Comportement du jeune: Pour sa survie: léchage, allaitement, maintien de la température, protection.
Types de jeunes: Nidifuges (précoces, se lèvent et se déplacent tôt), nidicoles (dépendants de la mère).
Phénomènes: *Followers* (suivent la mère constamment) et *Lyers/Hiders* (se cachent, peuvent être séparés).
Particularités: Thigmotaxie (contact physique), jeu, sevrage.
Anomalies: Absence de comportement maternel, abandon, refus d'allaitement, agressivité envers les jeunes, cannibalisme, vol de jeune, absence de jeu, sevrage précoce.
Comportement de Toilette (Grooming)
Soins apportés à la surface du corps.
Auto-toilette (self-grooming): Par l'animal lui-même.
Allot-oilette (allo-grooming): Par un congénère.
Mutual grooming: Soins réciproques.
Rôles: Hygiène, diminution de la tension sociale, promotion de la solidarité.
Perturbations: Risques pour le pelage, signe de diminution de la santé ou d'altération du bien-être.
Comportement Veille-Sommeil
Constitue un rythme biologique circadien (sur 24h).
Vigilance (éveil): État de conscience, varie selon les espèces.
Sommeil: Perte de conscience, diminution de l'aptitude à analyser le milieu.
Sommeil lent: Diminution des activités, récupération.

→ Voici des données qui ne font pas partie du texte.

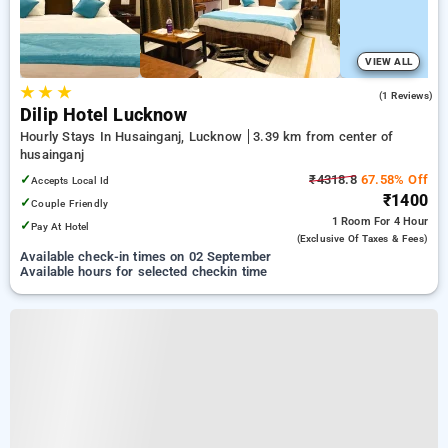
VIEW ALL
★
★
★
2.0
(1 Reviews)
Dilip Hotel Lucknow
Hourly Stays In Husainganj, Lucknow
3.39 km from center of
husainganj
✓
₹4318.8
67.58% Off
Accepts Local Id
₹1400
✓
Couple Friendly
1 Room
For 4 Hour
✓
Pay At Hotel
(exclusive Of Taxes & Fees)
Available check-in times on 02 September
Available hours for selected checkin time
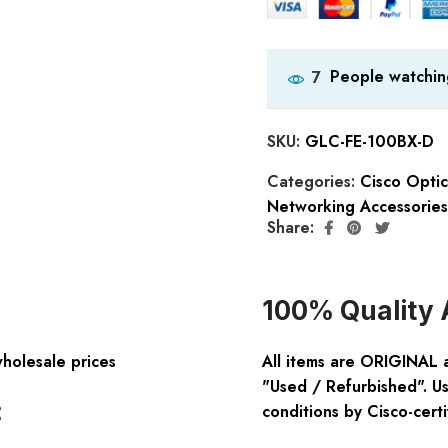
People watchin
7
SKU:
GLC-FE-100BX-D
Categories:
Cisco Opti
Networking Accessories
Share:
100% Quality 
wholesale prices
All items are ORIGINAL 
"Used / Refurbished". Us
:
conditions by Cisco-certi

Sommeil paradoxal (REM): Mouvements oculaires, rêves, consolidation de la mémoire.
Position et durée du sommeil: Varient selon l'espèce et l'âge (double cyclicité).
Comportement Thermorégulateur
Maintien de la température corporelle dans des limites étroites.

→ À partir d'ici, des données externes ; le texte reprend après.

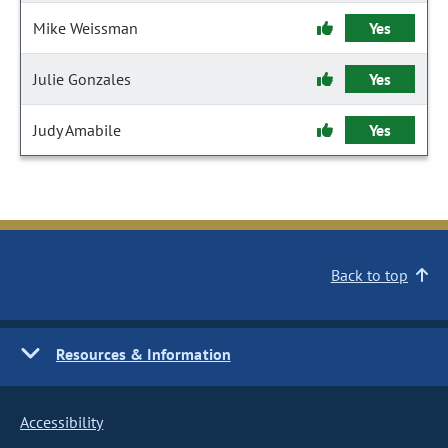
Mike Weissman
Yes
Julie Gonzales
Yes
Judy Amabile
Yes
Back to top
Resources & Information
Accessibility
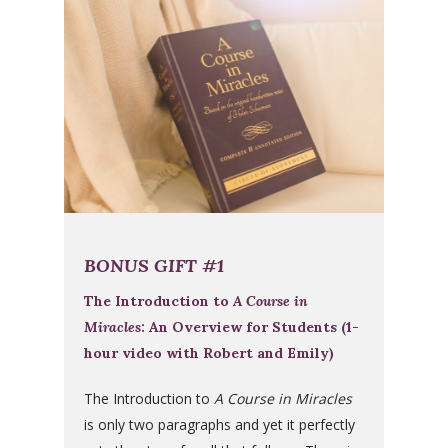
BONUS GIFT #1
The Introduction to
A Course in
Miracles
: An Overview for Students (1-
hour video with Robert and Emily)
The Introduction to
A Course in Miracles
is only two paragraphs and yet it perfectly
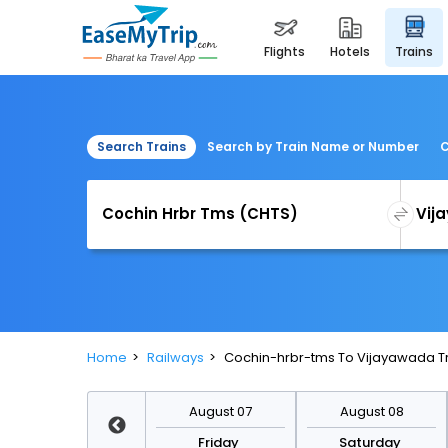
flights
hotels
trains
Search Trains
Search by Train Name or Number
C
Home
Railways
Cochin-hrbr-tms To Vijayawada T
August 14
August 07
August 08
Friday
Friday
Saturday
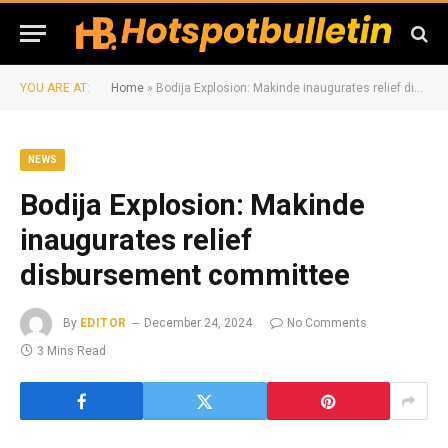
YOU ARE AT:
Home
»
Bodija Explosion: Makinde inaugurates relief disbursement committee
NEWS
Bodija Explosion: Makinde
inaugurates relief
disbursement committee
By
EDITOR
December 24, 2024
No Comments
3 Mins Read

Types d'animaux: Homéothermes (chaleur interne), hétérothermes (homéothermie partielle), poïkilothermes (t° suit l'extérieure).
Bilan thermique: Équilibre entre déperditions (thermolyse) et production (thermogénèse).
Réactions: Comportementales (rassemblement, abri, posture, dispersion) et physiologiques (activité physique, transpiration).
Zones de température:
Zone thermoneutre: Adaptation facile, faible effort.
Zone de stress thermique: Adaptation avec effort important.
Zone létale: Inadaptation, état de stress, risque de mort.